• **Instructions for the task**
Of all the lines below, output only those starting at the one with "1.C zdobila stromek pro vánoční trhy" and ending at the one with "Zdobení adventních věnců v 1.C", both ends included, exactly as written.

··· Material for this exercise ···

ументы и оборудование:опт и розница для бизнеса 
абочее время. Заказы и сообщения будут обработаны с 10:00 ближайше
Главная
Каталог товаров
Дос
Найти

···
··· Material for this exercise ···

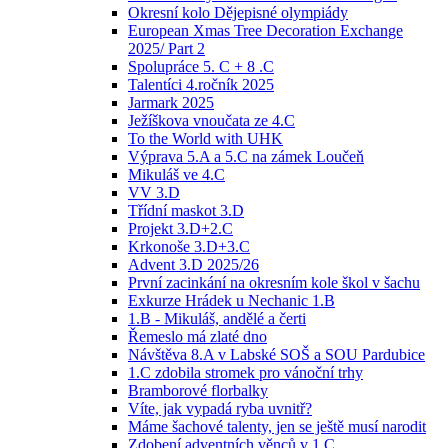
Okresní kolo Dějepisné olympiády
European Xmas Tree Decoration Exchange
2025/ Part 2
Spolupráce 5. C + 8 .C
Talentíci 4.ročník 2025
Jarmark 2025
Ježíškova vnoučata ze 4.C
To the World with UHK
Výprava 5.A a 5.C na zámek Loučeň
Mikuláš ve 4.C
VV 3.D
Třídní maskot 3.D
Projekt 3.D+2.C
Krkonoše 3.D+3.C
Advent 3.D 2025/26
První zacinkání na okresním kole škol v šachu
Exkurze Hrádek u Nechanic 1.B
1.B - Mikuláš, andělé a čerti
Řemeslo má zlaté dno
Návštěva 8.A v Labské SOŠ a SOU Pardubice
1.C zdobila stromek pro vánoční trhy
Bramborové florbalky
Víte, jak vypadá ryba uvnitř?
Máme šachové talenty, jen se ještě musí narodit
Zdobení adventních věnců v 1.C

···

• **Result of this exercise**
1.C zdobila stromek pro vánoční trhy
Bramborové florbalky
Víte, jak vypadá ryba uvnitř?
Máme šachové talenty, jen se ještě musí narodit
Zdobení adventních věnců v 1.C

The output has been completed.